While reading all about Seattle on the internet, I had a feeling it would be worth investing in CityPASS Seattle. I wanted to see Seattle’s best attractions, but at $20 bucks (or more!) per ticket, the sticker shock bothered me.
However, CityPASS made these places affordable for me and other solo travelers on a budget. And I’m so glad I made the right choice for my vacation!
As a disclosure, CityPASS kindly provided me a comped pass in exchange for coverage on this blog, but all opinions are my own. I care about my readers and my blog, and promise to give you nothing except my honest thoughts about the pass – which would have saved me a ton of money even if I paid out of my own pocket. But more on the numbers later.
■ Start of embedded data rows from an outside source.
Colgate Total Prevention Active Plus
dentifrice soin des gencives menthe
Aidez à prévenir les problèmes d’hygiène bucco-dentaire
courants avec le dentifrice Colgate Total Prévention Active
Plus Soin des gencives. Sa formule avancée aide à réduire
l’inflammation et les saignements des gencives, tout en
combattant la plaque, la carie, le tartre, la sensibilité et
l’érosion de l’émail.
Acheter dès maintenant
With that said, hopefully my CityPASS Seattle review will help other travelers determine if the pass fits their needs.
What IS Seattle CityPASS?
Seattle is an expensive place to visit. For reference, I live close to New York City, which is no cheap date, but even I raised an eyebrow at some of Seattle’s prices. For instance, a lot of attractions have entry fees of at least $20. As a solo traveler, these prices will take huge bites out of your budget. You don’t want every cent of your daily budget to go toward attractions, after all. And, if you’re traveling with a family, then you really need to prioritize your sightseeing to save money. To be honest, I have no idea how families of four or more do it.
The Seattle CityPASS bundles together some of the Emerald City’s top attractions and offers a more reasonable price to visitors. It makes Seattle accessible to everyone – solo travelers and families alike.
Your tickets to the attractions come in a small book that easily fits inside a coat pocket (make sure to zip it), day pack, or pocket book. It’s a piece of cake to carry your CityPASS with you.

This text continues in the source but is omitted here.